In the picture on the right you can see the extension from a bit further away. If you look closely you can also see the PC speaker in the cabinet. I used this one until now to have some sound on this side of the studio. But now I also have room on top to put some better speakers on there. Well for now I'm happy with the extra space. Even though I didn't all these modules yet, I do have plans for them and even some PCB's. Hopefully Gerrit will some with the other extension soon. That will be made on the right side of the desk and will hold only 19 inch modules.

27 January 2010

Official Schallwelle Nominations

It is official now. On the Schallwelle website all the jury nominations are presented. I made a screenshot so you can click the picture for a larger version. You can see me in the CD's category. The competition is big so I really don't expect to win. But it is still nice to be in that list of course :) I will be present at the event on the 20th of February in Dinslaken Germany. I was there last year also and it was a nice event. They play some concerts in between and off course it is a nice place to meet people. So if you are going be sure to say hi :)

26 January 2010

Klee Sequencer (Part 4)

The last week I also worked again on the Klee Sequencer that I'm building. I've got all components for the PCB's now and completely finished those and I also got all the components for the front panel now. So I can finish this one off. In the picture you can see the back of the front panel and you can also see that I already mounted the PCB's. That was not so easy as I thought. When I ordered the front panel from Bridechamber I also got two pot brackets. They were modified to fit on the jacks on the side. But neither panel is big enough two hold the PCB's. Scott told me they should overlap but then I could only fit one PCB on it. So I came up with another solution.
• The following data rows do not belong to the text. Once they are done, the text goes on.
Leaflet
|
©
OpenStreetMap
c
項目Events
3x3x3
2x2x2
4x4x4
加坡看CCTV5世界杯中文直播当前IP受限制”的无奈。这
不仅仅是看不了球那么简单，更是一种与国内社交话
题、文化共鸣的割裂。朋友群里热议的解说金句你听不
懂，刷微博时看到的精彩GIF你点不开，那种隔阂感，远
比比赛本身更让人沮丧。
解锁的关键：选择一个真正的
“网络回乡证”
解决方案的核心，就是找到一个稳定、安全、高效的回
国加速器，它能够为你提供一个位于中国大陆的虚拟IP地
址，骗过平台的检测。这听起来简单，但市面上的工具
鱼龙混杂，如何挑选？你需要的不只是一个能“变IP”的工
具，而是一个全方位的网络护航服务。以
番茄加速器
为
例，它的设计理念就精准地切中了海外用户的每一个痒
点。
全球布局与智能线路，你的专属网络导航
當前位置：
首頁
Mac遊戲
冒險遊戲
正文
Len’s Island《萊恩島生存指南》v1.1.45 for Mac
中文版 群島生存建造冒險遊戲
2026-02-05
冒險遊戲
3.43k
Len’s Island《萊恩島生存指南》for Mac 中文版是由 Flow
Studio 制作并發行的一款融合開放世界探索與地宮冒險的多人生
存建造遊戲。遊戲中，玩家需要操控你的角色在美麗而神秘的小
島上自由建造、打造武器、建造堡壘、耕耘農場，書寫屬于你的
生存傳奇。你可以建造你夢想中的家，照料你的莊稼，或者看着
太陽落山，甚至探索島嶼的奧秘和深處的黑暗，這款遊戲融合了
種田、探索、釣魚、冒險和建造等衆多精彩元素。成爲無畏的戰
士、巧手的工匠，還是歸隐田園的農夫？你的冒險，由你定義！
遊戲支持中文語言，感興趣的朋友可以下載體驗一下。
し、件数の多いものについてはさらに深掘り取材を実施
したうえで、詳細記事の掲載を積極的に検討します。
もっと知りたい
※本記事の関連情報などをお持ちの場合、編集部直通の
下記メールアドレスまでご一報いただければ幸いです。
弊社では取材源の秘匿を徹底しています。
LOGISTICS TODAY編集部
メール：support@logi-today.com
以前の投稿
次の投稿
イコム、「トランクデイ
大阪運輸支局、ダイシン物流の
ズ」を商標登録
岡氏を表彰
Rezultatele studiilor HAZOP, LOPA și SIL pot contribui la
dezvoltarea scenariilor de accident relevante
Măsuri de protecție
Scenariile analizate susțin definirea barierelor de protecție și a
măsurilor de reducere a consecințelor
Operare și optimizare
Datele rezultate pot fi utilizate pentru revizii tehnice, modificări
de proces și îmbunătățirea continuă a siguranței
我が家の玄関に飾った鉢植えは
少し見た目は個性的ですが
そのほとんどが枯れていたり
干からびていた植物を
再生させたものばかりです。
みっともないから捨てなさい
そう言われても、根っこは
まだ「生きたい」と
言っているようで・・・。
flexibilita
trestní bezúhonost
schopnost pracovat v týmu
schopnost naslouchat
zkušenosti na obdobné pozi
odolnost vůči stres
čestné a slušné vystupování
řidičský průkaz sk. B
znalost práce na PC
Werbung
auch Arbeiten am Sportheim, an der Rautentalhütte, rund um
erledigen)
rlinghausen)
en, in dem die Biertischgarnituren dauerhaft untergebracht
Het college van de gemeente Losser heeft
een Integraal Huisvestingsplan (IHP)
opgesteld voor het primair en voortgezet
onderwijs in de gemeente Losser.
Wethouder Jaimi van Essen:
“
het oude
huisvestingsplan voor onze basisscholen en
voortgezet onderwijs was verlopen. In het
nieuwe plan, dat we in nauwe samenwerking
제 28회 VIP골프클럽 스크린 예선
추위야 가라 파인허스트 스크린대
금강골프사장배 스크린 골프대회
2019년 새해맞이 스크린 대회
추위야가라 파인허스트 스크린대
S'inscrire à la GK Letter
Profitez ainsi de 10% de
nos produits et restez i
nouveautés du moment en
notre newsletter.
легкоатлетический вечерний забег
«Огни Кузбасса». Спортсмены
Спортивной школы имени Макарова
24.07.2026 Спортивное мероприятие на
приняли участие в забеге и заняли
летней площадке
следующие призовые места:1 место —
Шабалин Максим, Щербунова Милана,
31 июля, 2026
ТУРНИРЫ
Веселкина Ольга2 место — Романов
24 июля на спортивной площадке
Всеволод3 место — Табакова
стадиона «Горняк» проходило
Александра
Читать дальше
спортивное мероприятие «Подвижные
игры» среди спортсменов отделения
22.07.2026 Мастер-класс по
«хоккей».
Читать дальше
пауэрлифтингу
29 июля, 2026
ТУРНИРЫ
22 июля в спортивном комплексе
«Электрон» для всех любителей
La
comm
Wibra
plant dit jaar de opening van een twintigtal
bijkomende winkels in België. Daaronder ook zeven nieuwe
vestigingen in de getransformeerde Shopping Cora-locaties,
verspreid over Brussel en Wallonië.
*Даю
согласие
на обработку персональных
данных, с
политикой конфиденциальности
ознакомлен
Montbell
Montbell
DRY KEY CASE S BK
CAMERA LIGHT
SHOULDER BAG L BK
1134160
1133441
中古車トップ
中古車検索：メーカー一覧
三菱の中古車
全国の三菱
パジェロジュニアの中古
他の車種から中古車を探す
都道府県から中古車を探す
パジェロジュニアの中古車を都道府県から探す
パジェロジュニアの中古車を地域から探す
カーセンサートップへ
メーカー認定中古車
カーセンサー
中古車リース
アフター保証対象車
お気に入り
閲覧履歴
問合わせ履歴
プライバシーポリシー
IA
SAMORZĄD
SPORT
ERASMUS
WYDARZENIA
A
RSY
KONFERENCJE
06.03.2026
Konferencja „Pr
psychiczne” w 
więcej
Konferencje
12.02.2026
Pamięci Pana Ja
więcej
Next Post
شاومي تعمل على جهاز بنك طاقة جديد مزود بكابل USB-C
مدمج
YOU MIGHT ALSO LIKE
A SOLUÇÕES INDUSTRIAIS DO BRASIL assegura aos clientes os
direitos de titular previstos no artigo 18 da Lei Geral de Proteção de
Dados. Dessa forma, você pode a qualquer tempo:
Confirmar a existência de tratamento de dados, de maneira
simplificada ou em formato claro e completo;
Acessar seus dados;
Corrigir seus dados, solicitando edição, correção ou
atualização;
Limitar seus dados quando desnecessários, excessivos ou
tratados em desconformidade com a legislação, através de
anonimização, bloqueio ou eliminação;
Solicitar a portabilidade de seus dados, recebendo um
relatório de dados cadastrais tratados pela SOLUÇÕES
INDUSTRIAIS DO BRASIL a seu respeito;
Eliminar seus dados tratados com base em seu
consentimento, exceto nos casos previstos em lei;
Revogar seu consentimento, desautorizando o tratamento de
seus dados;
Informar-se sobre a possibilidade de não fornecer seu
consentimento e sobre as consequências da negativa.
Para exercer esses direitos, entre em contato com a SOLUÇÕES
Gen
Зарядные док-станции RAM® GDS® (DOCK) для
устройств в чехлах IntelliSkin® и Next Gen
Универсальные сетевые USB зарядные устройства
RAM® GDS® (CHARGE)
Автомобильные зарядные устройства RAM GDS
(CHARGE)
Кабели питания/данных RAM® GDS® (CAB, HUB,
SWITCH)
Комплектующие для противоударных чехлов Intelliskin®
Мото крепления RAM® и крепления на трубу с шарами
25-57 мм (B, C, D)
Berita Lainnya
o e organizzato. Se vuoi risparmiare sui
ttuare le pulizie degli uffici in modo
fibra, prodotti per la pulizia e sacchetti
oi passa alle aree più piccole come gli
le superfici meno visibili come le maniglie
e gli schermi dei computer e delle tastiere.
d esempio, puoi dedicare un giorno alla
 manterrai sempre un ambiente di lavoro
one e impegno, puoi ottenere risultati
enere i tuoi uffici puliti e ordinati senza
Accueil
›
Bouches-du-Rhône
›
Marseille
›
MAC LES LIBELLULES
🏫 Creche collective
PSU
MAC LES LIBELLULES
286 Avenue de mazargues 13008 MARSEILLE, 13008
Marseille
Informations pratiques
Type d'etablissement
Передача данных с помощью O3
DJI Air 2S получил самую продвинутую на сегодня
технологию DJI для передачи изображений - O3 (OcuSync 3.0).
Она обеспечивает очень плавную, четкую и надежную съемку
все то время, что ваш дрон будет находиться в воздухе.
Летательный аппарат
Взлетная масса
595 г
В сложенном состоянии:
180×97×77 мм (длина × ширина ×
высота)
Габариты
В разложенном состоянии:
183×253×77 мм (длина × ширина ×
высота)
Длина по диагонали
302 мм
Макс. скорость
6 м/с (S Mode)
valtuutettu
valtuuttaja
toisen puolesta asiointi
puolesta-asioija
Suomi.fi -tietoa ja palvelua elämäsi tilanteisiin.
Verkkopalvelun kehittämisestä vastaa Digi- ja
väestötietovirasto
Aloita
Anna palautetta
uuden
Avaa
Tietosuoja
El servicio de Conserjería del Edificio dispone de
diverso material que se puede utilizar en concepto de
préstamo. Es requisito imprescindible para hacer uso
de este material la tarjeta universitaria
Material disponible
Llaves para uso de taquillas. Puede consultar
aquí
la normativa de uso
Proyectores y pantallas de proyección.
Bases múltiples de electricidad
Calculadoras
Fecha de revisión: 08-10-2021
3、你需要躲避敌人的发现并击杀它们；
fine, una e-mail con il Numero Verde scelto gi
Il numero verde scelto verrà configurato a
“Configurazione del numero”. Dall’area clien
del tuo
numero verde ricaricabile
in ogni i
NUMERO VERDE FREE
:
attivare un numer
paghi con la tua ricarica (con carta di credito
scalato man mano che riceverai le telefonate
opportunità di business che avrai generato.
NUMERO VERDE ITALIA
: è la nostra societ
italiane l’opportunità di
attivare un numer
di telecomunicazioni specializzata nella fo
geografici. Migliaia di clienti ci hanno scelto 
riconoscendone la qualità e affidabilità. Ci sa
I mounted the bigger PCB on the two overlapping pot brackets that I got from Bridechamber and mounted this PCB as far on the edge as I could. Then I used a normal 2 Pot Bracket on top of that. I had to drill an extra hole in the front (short part) to get the second potmeter through, since they normal holes are on MOTM distance and these obviously are not. The I mounted the smaller PCB with one end on the space that was left on the two overlapping pot brackets and the other side on the 2 pot bracket. It is actually quite a good fit and the PCB is very secure not touching anything on the bottom by far. As you can see in the first picture the two PCB's are side to side. That will make the inter PCB wiring very easy later on I guess. So it took me a while to figure this one out, but I'm happy now.

After that I started with the wiring. And there will be quite some wires in the end. But the trick is to do them just one by one ;) The first thing to do is make two ground loops. There is a separate ground loop for all the digital connections and another ground loop for the analog signal. In this way the chance of interference is kept to a minimum. I used a combination of blank and insulated wire. The advantage of blank wire is that you can stick it through several component and make a nice string that you can solder later on. And you can also solder other wires on the black wire wherever you like. Especially for a ground loop that you need almost everywhere on the front panel that is convinient.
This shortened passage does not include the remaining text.